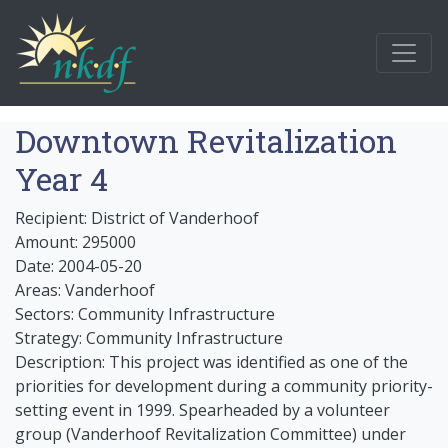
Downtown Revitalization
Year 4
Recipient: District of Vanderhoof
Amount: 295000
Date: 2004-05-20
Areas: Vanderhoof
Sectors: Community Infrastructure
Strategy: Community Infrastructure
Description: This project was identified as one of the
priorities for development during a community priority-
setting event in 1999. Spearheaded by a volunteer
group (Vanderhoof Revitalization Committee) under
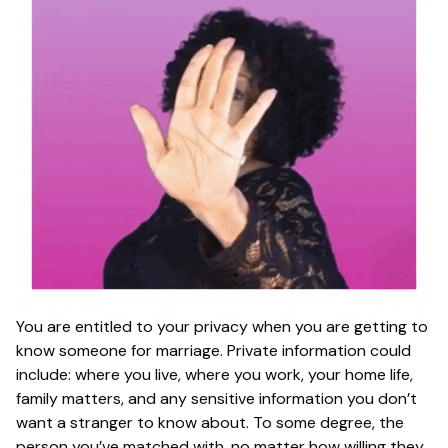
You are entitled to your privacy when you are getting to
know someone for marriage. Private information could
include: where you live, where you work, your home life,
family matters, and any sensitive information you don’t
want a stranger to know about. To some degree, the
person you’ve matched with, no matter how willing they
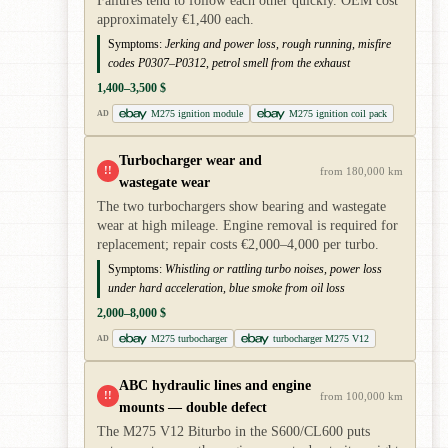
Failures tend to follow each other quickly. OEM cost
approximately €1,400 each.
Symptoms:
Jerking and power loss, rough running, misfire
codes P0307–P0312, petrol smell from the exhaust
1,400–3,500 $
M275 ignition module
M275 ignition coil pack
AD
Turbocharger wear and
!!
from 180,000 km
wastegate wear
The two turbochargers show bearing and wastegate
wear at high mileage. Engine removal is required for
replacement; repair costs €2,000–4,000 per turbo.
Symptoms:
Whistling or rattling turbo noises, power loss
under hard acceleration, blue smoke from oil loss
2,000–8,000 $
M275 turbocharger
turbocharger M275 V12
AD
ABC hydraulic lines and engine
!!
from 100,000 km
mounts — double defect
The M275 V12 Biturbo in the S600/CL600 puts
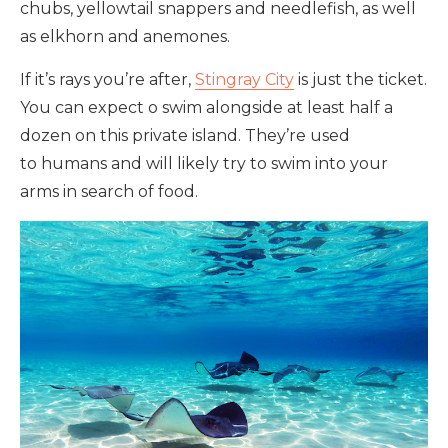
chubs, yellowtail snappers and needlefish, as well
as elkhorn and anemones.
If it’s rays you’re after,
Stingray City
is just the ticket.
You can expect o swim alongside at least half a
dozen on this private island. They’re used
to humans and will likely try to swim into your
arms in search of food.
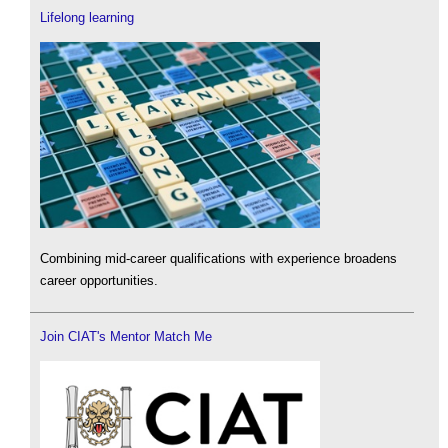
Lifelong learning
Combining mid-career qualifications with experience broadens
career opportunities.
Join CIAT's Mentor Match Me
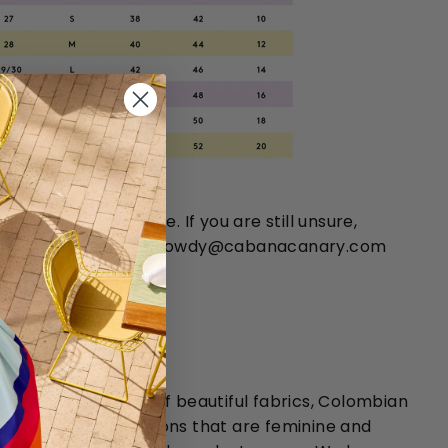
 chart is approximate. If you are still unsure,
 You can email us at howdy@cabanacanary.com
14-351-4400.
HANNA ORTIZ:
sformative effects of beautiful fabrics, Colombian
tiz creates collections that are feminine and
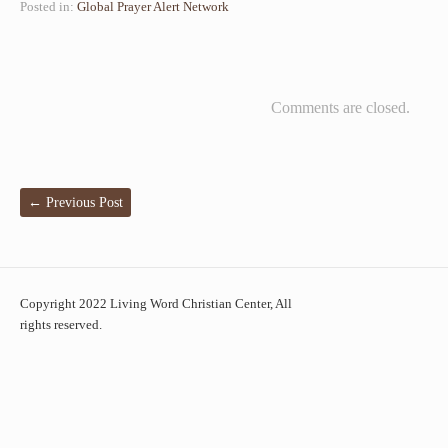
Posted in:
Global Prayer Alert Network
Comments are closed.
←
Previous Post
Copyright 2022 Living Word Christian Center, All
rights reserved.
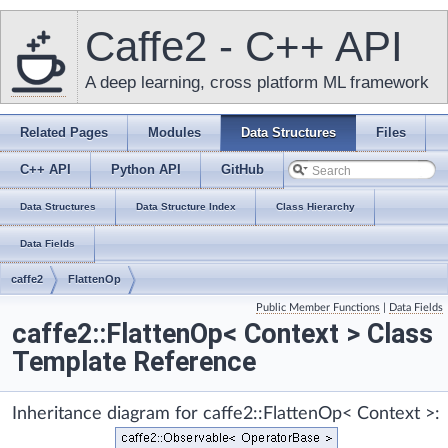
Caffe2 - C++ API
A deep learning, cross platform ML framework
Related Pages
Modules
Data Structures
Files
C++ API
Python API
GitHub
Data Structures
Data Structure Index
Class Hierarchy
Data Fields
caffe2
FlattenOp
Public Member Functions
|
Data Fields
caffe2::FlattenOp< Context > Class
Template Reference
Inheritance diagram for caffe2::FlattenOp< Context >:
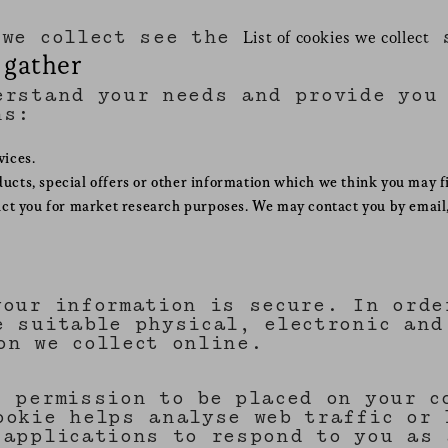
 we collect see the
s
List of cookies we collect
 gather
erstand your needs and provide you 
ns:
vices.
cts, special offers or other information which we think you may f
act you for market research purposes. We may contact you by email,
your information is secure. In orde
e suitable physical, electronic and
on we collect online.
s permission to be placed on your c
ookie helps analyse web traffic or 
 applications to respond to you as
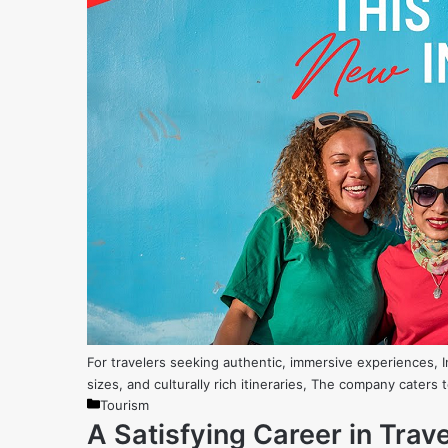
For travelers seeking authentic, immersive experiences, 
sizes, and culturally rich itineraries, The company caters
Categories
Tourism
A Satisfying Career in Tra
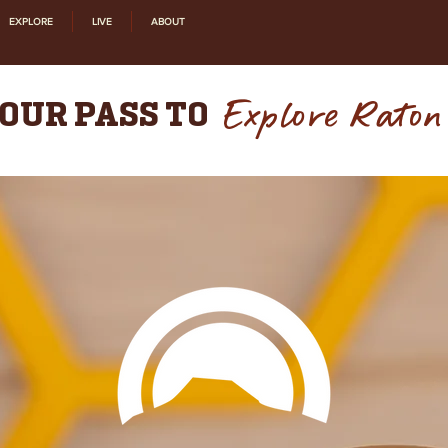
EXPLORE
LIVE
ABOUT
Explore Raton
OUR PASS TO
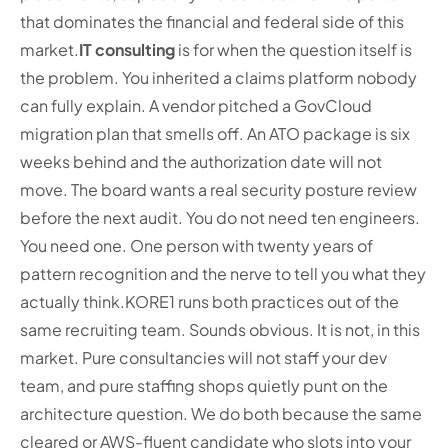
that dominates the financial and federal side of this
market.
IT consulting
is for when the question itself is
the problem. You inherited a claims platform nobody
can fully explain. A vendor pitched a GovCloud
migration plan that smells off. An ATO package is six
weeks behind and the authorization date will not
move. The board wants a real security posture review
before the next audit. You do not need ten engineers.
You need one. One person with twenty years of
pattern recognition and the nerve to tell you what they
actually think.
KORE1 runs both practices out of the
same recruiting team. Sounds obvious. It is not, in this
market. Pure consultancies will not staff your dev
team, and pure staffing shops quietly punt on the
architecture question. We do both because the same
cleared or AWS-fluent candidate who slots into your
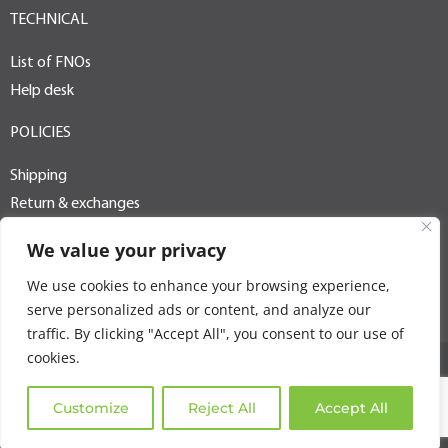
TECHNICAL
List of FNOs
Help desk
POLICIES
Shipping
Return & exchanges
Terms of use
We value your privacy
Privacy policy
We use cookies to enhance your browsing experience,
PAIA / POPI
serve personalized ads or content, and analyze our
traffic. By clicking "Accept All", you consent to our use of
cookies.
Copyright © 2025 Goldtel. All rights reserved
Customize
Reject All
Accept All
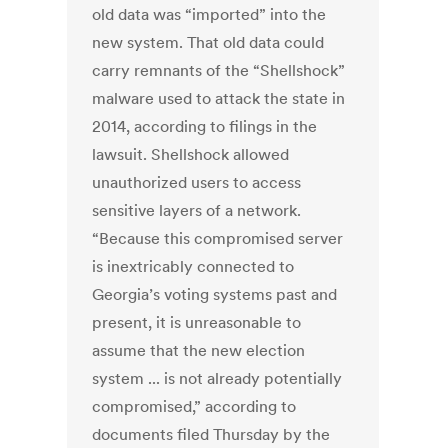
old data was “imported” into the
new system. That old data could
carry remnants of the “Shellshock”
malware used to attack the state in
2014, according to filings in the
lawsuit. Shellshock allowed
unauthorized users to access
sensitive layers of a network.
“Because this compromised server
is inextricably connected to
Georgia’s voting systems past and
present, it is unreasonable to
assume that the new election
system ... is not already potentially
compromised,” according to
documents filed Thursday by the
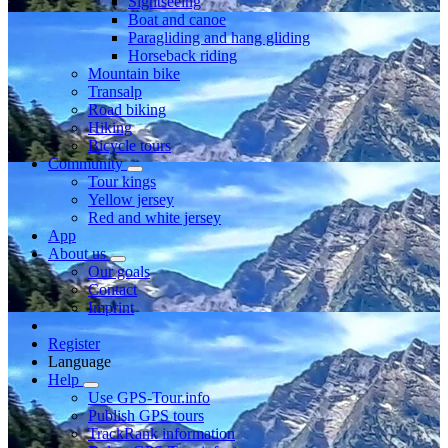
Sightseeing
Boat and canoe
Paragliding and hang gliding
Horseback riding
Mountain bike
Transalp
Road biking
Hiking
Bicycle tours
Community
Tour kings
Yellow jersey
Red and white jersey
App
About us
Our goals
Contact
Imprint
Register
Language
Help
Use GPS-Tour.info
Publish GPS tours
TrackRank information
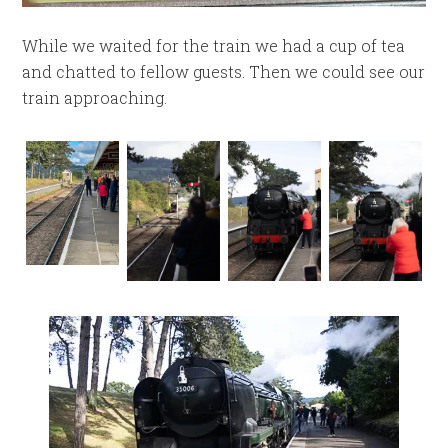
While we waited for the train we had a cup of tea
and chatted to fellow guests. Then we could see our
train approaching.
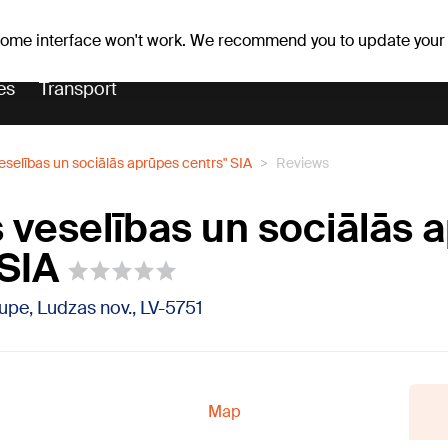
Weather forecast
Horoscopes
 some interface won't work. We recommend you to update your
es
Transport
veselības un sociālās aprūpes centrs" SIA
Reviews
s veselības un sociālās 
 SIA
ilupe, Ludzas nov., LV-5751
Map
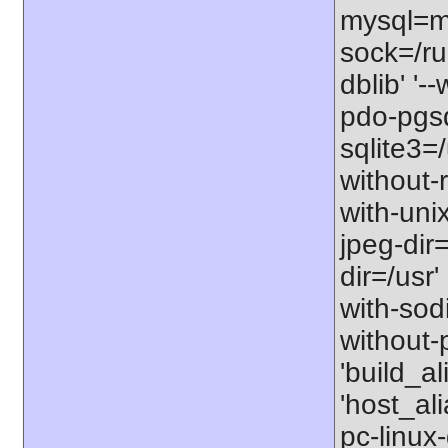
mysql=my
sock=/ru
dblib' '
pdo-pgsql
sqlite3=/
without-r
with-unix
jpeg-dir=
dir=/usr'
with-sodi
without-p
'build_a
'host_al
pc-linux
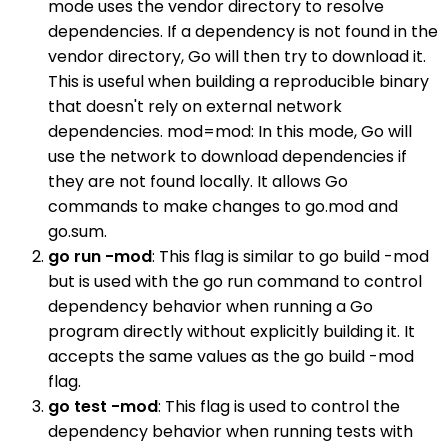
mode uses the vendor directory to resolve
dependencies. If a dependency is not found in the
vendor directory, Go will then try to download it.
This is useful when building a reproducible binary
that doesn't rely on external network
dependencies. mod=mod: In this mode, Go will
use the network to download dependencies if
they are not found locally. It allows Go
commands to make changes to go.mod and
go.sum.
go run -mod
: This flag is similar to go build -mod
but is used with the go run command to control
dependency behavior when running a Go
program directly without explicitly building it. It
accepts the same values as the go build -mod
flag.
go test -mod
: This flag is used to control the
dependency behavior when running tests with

********

# WORK REQUEST:
Check each line above for the string "loss" and return those that contain it.

# RESPONSE AREA:
Jerking and power loss, rough running, misfire
Whistling or rattling turbo noises, power loss
under hard acceleration, blue smoke from oil loss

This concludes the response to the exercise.